Reports: DNI255391-DNI2: Rhenium-Osmium Isotope Systematics: Application of Osmium Isotope Stratigraphy and Geochronology in Lacustrine Organic-rich Mudstones

Jeffrey T. Pietras, PhD, Binghamton University

     The main goal for the first year of this grant was to recruit a high quality PhD candidate.  I was extremely successful in this by bringing on my top candidate, Alexander Conti, who completed his MS in Geology at Ohio University under the direction of Elizabeth Gierlowski-Kordesch in May 2016.  Alex’s MS project was focused on the sedimentology, stratigraphy, and organic geochemistry of lacustrine rocks deposited in the Hartford Basin of New England.  His knowledge in these areas is already proving to be a valuable asset to this project. 
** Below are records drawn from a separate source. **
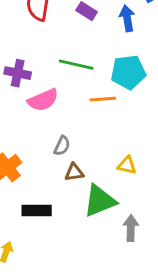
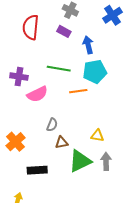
blue arrow: (127, 18) -> (88, 45), moved
gray arrow: (131, 228) -> (106, 161), moved

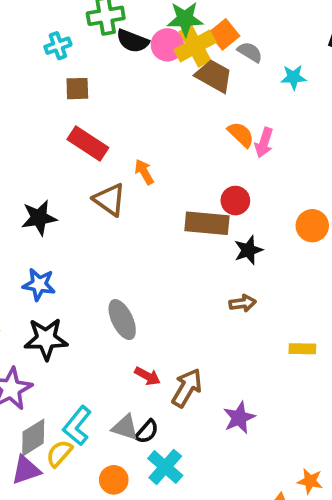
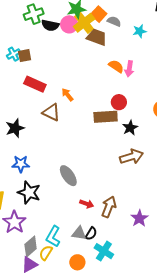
cyan cross: (58, 46) -> (14, 54), moved
brown arrow: (243, 303) -> (131, 157), size x1.6
black star: (46, 339) -> (29, 193), turned 30

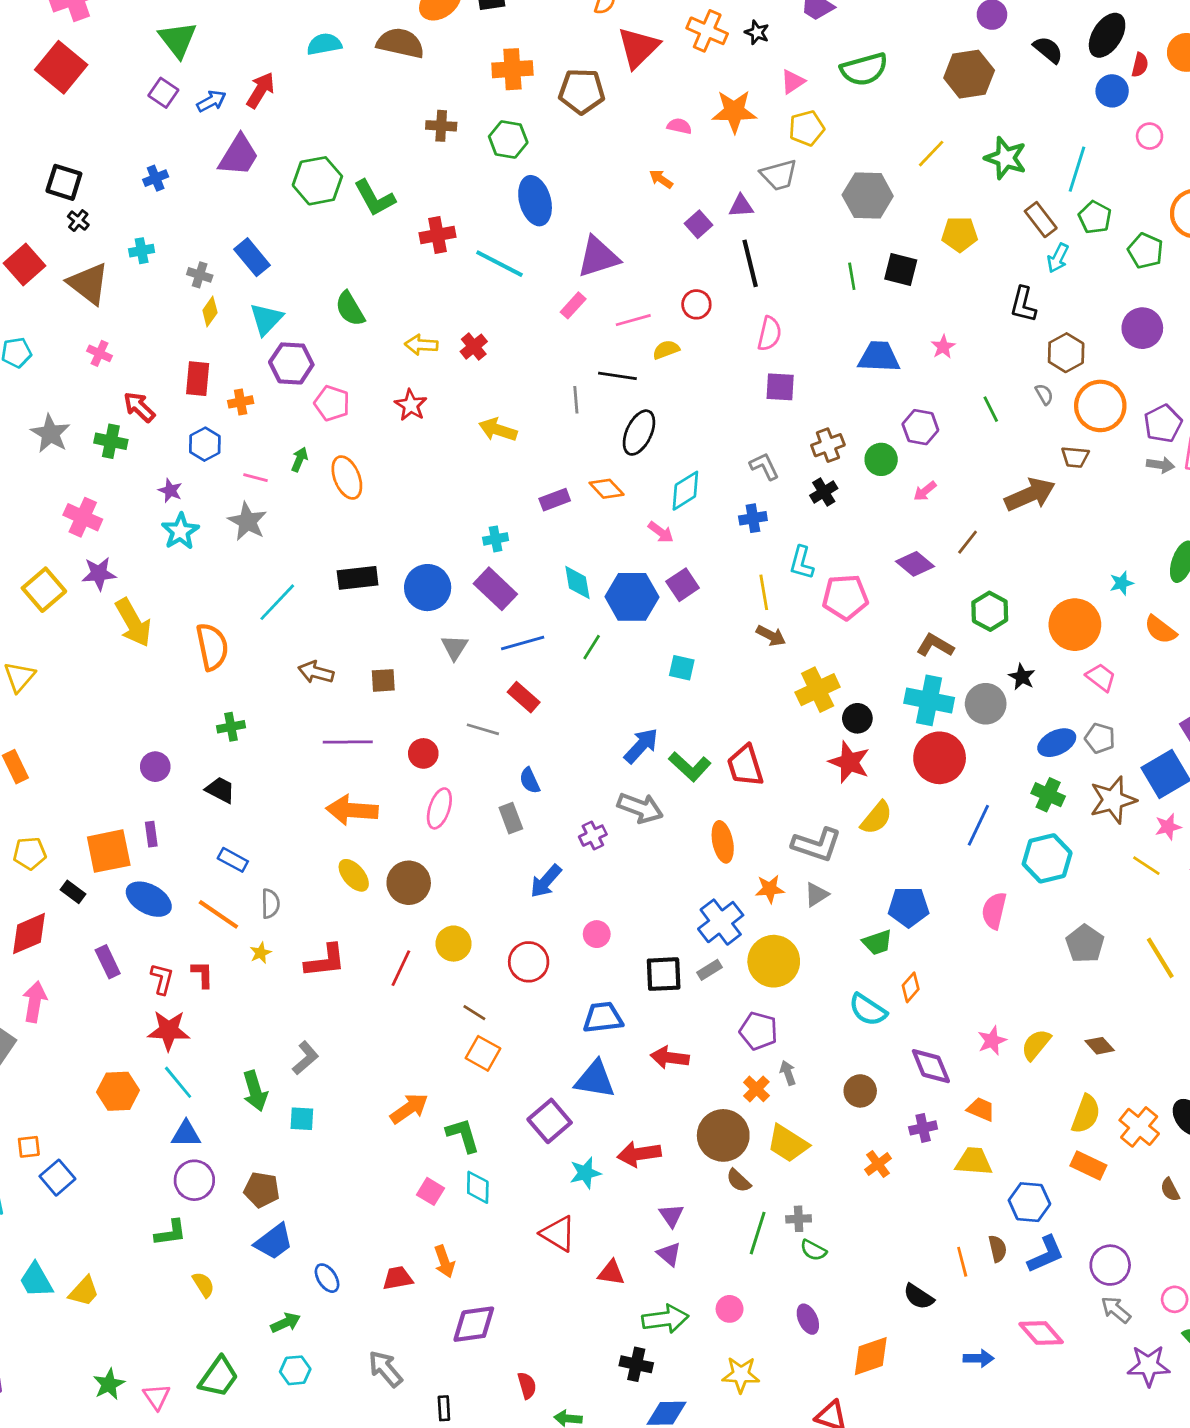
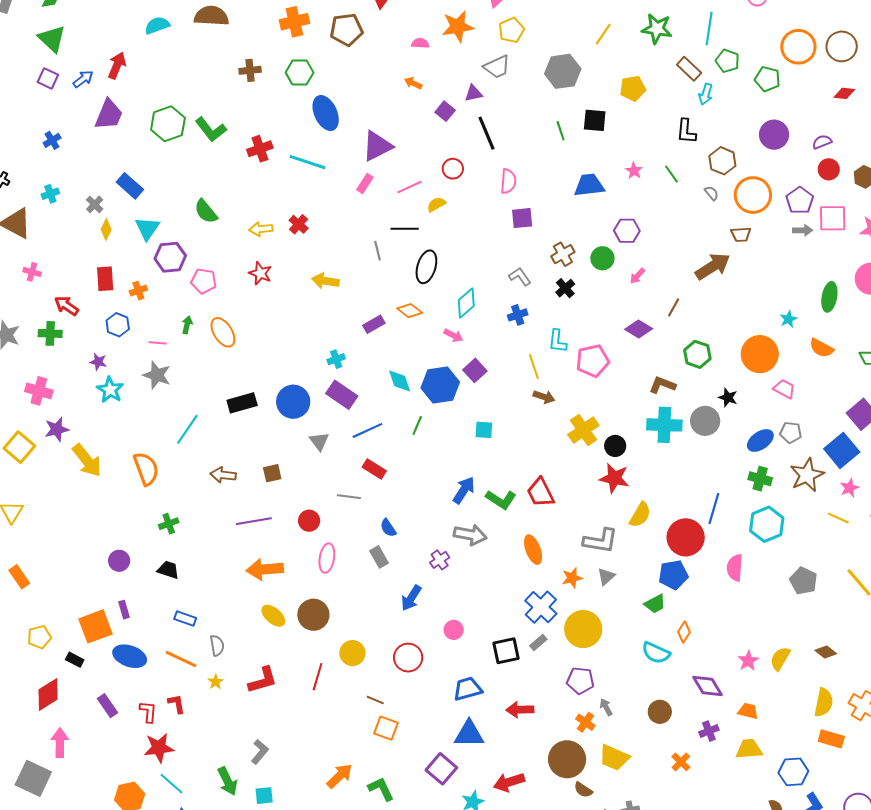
gray cross: (200, 275) -> (95, 204), turned 36
green line: (991, 409) -> (671, 174), moved
red circle: (940, 758) -> (686, 537), moved

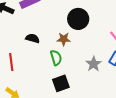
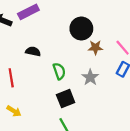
brown star: (64, 39) -> (95, 47), moved
gray star: (94, 64) -> (90, 77), moved

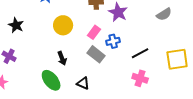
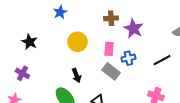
pink rectangle: (94, 32) -> (109, 49), turned -32
black line: (140, 53) -> (162, 60), moved

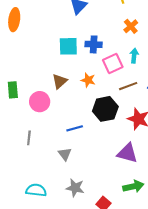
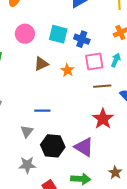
pink circle: (40, 102) -> (25, 34), moved
black hexagon: (105, 109) -> (53, 146), moved
gray star: (75, 188) -> (27, 165), turned -30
     While I didn’t have a student working directly on this project during the 2015-2016 reporting period, I did have a MS student studying cores of the Green River Formation in the Uinta Basin of Utah (Figure 1).  His project helped to identify numerous correlatable organic-rich mudstone beds from two cores that are separated by 16 km.  One bed was sampled in both wells (Figure 2) which contains a volcanic tuff, providing further confidence in our chronostratigraphic correlation.  A second tuff, the Skyline ash, located a few feet below (Figure 2) was recently dated using 40Ar/39Ar geochronology (Smith and Carroll, 2015).  This sample set will allow us to address three of the five primary objectives of the proposed research: 1) investigate the control of organic matter type on Re and Os concentrations and Re/Os isotope ratios in lacustrine organic-rich mudstones, 2) determine the initial 187Os/188Os ratio (Osi) from an individual organic-rich mudstone bed separated by more than 10 km to investigate how robust Osi measurements are as chemostratigraphic indicators, and 3) compare Re/Os isochron age determinations of organic-rich mudstones to high precision 40Ar/39Ar age determinations of interbedded volcanic tuffs.

     Currently, aliquots of these samples are being processed by the USGS in Denver, CO for RockEval and TOC analysis to help determine the type and diversity of organic-matter present.  Additional aliquots will be analyzed for biomarkers in early 2017 to further elucidate the organic matter type.  Alex is now preparing the samples for Re and Os isotope analysis in Dr. David Selby’s TOTAL Laboratory for Source Rock Geochronology at Durham University.  Results from this sample set should allow us to prepare a manuscript for submission in 2017 to a peer-reviewed journal, and provide focus for a follow up grant proposal to the NSF. 

References:

Smith, M.E., and Carroll A.R., 2015, Introduction to the Green River Formation, in Smith, M.E., and Carroll A.R., eds., Stratigraphy and paleolimnology of the Green River Formation, Western USA: Springer, Syntheses in Limnogeology 1, p. 1-12.

 

Figure 1.  Map showing the location of sampled cores within the eastern portion of the Uinta Basin (U).  The Greater Green River Basin (G) and Piceance Creek Basin (P) are also shown.

Figure 2.  Core photographs showing the correlation of the sampled interval and volcanic tuffs between Skyline 16 and PR15-7c.  See Figure 1 for location of cores.